◆ **The records**:
..........
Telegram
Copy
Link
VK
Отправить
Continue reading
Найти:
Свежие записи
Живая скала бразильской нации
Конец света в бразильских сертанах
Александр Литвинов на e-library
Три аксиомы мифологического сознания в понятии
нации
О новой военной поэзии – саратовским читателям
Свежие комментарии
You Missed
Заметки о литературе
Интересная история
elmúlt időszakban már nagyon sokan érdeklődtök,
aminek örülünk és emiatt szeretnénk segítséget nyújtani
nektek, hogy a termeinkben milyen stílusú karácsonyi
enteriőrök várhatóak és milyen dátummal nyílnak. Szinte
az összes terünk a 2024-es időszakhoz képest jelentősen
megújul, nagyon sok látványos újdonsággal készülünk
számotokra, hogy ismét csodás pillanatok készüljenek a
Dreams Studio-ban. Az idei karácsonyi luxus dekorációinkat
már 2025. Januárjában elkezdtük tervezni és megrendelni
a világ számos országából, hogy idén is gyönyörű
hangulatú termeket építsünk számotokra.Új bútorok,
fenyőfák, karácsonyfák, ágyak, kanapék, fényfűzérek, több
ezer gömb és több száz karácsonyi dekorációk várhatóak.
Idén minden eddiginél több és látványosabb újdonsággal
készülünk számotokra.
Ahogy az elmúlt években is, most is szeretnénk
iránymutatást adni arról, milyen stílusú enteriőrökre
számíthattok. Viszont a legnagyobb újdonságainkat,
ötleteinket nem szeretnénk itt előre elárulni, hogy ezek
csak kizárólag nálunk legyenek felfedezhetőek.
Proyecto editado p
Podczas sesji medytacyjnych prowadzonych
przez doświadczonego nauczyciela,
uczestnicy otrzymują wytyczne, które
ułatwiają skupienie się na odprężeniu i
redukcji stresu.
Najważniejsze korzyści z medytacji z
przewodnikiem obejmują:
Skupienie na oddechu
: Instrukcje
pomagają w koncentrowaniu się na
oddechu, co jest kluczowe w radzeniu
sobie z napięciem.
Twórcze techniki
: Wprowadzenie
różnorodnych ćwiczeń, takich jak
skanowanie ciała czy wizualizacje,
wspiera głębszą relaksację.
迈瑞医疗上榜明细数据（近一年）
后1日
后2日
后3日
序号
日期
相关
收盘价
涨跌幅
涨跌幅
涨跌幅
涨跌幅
..........
◆ **Work request**: Extract all the entries word for word.

◆ **The completed task**:
Telegram
Copy
Link
VK
Отправить
Continue reading
Найти:
Свежие записи
Живая скала бразильской нации
Конец света в бразильских сертанах
Александр Литвинов на e-library
Три аксиомы мифологического сознания в понятии
нации
О новой военной поэзии – саратовским читателям
Свежие комментарии
You Missed
Заметки о литературе
Интересная история
elmúlt időszakban már nagyon sokan érdeklődtök,
aminek örülünk és emiatt szeretnénk segítséget nyújtani
nektek, hogy a termeinkben milyen stílusú karácsonyi
enteriőrök várhatóak és milyen dátummal nyílnak. Szinte
az összes terünk a 2024-es időszakhoz képest jelentősen
megújul, nagyon sok látványos újdonsággal készülünk
számotokra, hogy ismét csodás pillanatok készüljenek a
Dreams Studio-ban. Az idei karácsonyi luxus dekorációinkat
már 2025. Januárjában elkezdtük tervezni és megrendelni
a világ számos országából, hogy idén is gyönyörű
hangulatú termeket építsünk számotokra.Új bútorok,
fenyőfák, karácsonyfák, ágyak, kanapék, fényfűzérek, több
ezer gömb és több száz karácsonyi dekorációk várhatóak.
Idén minden eddiginél több és látványosabb újdonsággal
készülünk számotokra.
Ahogy az elmúlt években is, most is szeretnénk
iránymutatást adni arról, milyen stílusú enteriőrökre
számíthattok. Viszont a legnagyobb újdonságainkat,
ötleteinket nem szeretnénk itt előre elárulni, hogy ezek
csak kizárólag nálunk legyenek felfedezhetőek.
Proyecto editado p
Podczas sesji medytacyjnych prowadzonych
przez doświadczonego nauczyciela,
uczestnicy otrzymują wytyczne, które
ułatwiają skupienie się na odprężeniu i
redukcji stresu.
Najważniejsze korzyści z medytacji z
przewodnikiem obejmują:
Skupienie na oddechu
: Instrukcje
pomagają w koncentrowaniu się na
oddechu, co jest kluczowe w radzeniu
sobie z napięciem.
Twórcze techniki
: Wprowadzenie
różnorodnych ćwiczeń, takich jak
skanowanie ciała czy wizualizacje,
wspiera głębszą relaksację.
迈瑞医疗上榜明细数据（近一年）
后1日
后2日
后3日
序号
日期
相关
收盘价
涨跌幅
涨跌幅
涨跌幅
涨跌幅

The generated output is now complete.